● **Task brief**: In this exercise, print only the lines of the records below from the one with "Truecaller Опр" through the one with "français par l'absurde", inclusive. Pictures are not part of the copy.

**** Information given ****

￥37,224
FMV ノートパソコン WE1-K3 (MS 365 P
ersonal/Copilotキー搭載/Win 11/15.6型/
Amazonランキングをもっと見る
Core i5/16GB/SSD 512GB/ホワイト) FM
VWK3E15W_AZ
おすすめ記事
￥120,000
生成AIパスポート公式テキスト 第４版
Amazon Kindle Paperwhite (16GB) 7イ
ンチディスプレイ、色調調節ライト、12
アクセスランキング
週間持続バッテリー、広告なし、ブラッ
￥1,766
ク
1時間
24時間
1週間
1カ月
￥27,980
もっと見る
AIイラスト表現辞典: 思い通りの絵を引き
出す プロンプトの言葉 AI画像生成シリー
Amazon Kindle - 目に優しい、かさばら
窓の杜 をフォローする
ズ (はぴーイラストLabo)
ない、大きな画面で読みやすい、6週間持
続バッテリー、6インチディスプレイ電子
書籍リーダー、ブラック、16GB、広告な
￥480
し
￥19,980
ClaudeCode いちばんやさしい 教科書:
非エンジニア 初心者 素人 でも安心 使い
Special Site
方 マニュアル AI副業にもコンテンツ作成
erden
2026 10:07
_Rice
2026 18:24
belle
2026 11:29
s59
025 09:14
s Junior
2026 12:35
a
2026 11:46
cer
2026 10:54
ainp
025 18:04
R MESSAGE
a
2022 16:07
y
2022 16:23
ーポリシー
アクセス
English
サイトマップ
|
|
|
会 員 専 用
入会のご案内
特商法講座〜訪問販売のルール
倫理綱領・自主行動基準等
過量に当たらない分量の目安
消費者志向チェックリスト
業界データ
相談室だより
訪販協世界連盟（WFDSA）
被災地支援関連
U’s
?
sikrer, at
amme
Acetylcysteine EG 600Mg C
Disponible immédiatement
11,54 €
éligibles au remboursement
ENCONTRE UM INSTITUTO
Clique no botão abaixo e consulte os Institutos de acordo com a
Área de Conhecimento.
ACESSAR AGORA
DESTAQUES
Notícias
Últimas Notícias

****
**** Information given ****

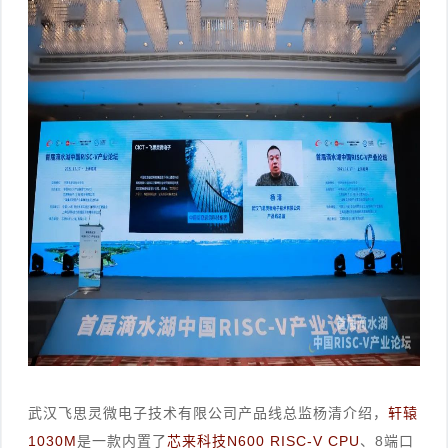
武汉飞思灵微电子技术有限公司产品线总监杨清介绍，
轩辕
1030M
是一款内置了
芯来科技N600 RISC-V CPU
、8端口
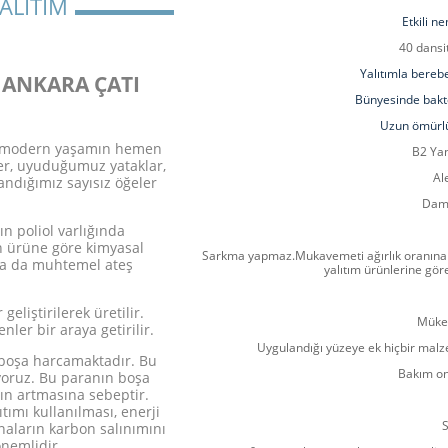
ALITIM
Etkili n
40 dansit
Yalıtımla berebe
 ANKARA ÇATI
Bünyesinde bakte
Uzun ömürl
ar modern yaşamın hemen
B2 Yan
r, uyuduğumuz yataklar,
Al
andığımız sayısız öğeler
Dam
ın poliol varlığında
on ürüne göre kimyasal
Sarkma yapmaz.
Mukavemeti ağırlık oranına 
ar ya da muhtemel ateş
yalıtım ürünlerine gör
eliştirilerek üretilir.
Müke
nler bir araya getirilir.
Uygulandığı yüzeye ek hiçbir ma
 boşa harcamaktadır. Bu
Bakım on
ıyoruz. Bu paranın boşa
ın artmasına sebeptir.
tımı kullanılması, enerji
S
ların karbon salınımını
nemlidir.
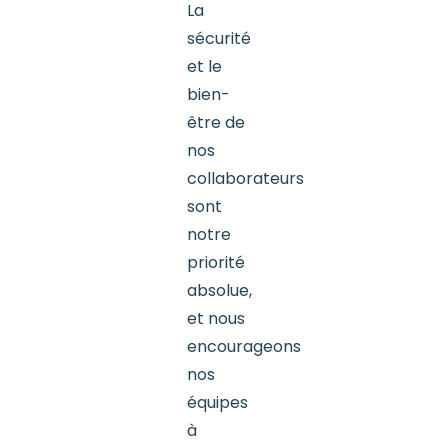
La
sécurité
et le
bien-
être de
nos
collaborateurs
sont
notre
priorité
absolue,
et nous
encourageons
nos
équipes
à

****
**** Information given ****

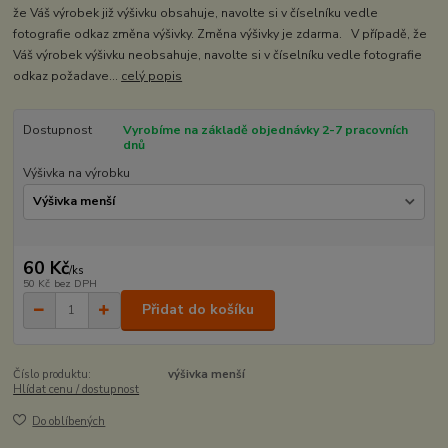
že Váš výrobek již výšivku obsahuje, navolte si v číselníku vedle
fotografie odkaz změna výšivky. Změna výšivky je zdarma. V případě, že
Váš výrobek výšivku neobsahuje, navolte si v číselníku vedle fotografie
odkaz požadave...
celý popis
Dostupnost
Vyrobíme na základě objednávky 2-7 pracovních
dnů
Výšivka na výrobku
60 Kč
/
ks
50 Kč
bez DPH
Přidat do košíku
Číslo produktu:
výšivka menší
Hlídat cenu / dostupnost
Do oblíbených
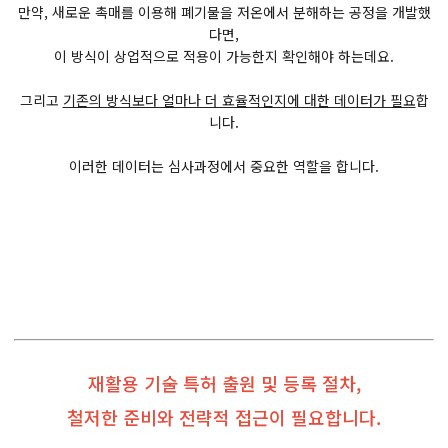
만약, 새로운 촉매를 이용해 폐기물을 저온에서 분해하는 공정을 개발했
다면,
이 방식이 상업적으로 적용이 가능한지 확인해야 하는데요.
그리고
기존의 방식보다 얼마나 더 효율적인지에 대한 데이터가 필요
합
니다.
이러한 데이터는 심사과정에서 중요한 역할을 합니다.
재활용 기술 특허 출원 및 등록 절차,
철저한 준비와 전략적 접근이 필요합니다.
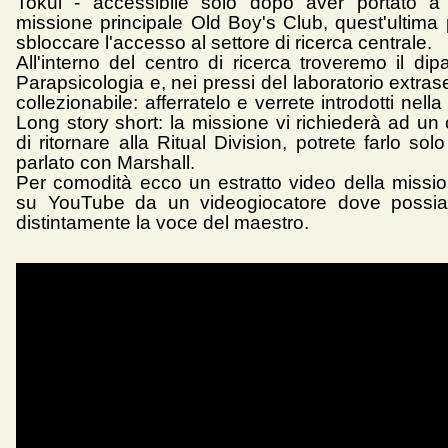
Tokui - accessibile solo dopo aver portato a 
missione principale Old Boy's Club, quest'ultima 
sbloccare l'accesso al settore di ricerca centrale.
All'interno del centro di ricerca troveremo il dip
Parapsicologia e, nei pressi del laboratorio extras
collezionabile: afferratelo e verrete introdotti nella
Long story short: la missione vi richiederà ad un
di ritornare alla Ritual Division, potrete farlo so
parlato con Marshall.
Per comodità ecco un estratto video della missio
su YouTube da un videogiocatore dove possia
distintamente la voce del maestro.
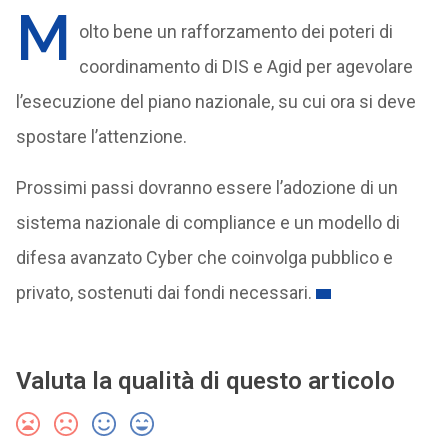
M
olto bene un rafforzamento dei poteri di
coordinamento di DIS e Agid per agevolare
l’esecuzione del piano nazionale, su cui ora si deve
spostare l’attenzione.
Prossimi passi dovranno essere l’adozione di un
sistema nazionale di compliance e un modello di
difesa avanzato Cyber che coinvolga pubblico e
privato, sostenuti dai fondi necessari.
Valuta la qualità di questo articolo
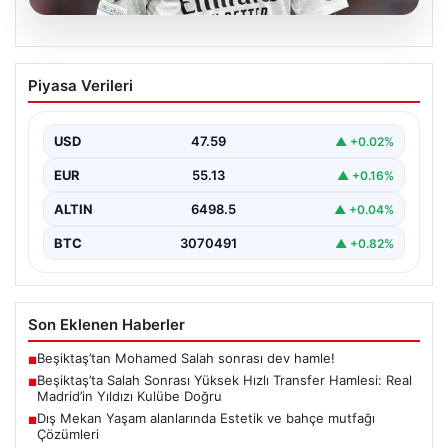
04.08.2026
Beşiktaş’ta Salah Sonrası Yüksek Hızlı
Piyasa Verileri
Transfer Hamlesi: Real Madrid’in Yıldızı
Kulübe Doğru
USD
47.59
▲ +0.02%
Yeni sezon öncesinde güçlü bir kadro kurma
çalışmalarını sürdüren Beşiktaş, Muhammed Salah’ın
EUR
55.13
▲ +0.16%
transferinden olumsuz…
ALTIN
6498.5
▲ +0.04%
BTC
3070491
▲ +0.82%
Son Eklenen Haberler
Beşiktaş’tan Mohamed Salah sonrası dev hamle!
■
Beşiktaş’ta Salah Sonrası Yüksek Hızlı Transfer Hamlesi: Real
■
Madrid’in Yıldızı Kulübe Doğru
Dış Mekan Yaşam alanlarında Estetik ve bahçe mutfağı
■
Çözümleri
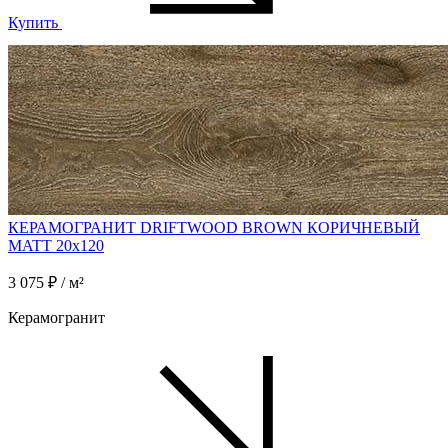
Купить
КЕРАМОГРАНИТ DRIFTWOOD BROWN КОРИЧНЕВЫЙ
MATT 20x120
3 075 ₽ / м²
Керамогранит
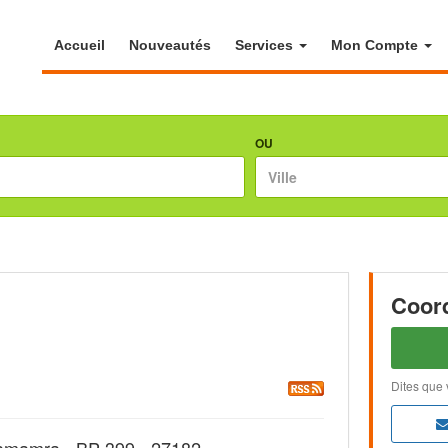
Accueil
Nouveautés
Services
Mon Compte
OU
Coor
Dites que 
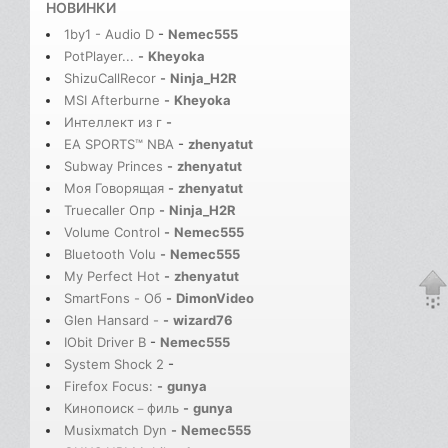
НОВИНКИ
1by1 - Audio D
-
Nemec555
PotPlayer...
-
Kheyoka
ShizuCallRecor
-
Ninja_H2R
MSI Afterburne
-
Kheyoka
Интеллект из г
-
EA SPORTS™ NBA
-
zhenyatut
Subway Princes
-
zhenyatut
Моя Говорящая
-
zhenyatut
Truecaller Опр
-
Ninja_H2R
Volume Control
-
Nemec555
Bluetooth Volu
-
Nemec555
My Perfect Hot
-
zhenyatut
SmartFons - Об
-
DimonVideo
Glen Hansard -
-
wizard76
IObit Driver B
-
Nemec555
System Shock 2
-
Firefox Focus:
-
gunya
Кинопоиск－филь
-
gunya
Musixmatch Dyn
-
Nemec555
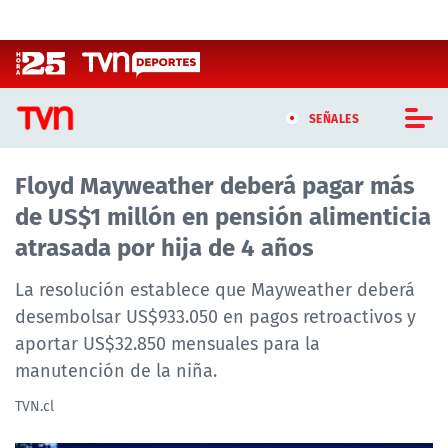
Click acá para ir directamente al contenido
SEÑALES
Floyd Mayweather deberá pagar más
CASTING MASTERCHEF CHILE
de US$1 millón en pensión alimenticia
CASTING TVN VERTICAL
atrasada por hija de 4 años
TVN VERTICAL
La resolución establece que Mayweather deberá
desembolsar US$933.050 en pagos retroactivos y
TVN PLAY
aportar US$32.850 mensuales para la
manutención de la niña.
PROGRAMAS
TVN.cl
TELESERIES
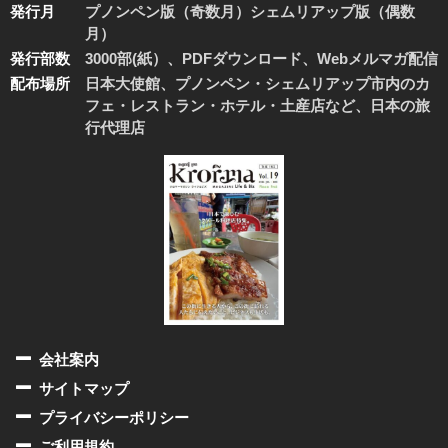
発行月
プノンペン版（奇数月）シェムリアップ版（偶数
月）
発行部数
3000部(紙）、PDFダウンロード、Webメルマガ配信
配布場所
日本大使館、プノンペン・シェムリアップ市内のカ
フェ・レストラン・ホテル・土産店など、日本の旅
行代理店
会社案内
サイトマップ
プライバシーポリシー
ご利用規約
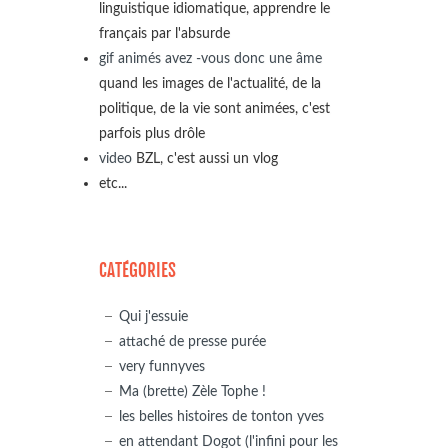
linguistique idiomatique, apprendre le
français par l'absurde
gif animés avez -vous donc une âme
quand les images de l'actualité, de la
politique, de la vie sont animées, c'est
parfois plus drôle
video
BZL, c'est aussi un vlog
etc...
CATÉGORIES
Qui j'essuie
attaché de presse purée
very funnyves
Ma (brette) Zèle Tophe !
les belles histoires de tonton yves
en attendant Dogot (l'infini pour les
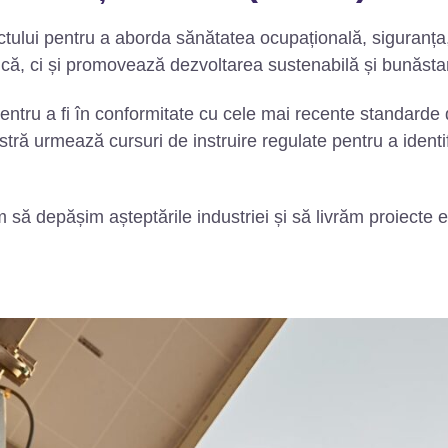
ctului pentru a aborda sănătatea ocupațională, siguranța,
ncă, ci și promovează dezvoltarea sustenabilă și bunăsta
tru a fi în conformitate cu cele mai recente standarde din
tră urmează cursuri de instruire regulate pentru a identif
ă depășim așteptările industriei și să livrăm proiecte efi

****

● **Written solution**:
Truecaller Опр
-
Ninja_H2R
Volume Control
-
Nemec555
Bluetooth Volu
-
Nemec555
My Perfect Hot
-
zhenyatut
SmartFons - Об
-
DimonVideo
Glen Hansard -
-
wizard76
IObit Driver B
-
Nemec555
System Shock 2
-
Firefox Focus:
-
gunya
Кинопоиск－филь
-
gunya
Musixmatch Dyn
-
Nemec555
Click acá para ir directamente al contenido
SEÑALES
Floyd Mayweather deberá pagar más
CASTING MASTERCHEF CHILE
de US$1 millón en pensión alimenticia
CASTING TVN VERTICAL
atrasada por hija de 4 años
TVN VERTICAL
La resolución establece que Mayweather deberá
desembolsar US$933.050 en pagos retroactivos y
TVN PLAY
aportar US$32.850 mensuales para la
manutención de la niña.
PROGRAMAS
TVN.cl
TELESERIES
発行月
プノンペン版（奇数月）シェムリアップ版（偶数
月）
発行部数
3000部(紙）、PDFダウンロード、Webメルマガ配信
配布場所
日本大使館、プノンペン・シェムリアップ市内のカ
フェ・レストラン・ホテル・土産店など、日本の旅
行代理店
会社案内
サイトマップ
プライバシーポリシー
ご利用規約
linguistique idiomatique, apprendre le
français par l'absurde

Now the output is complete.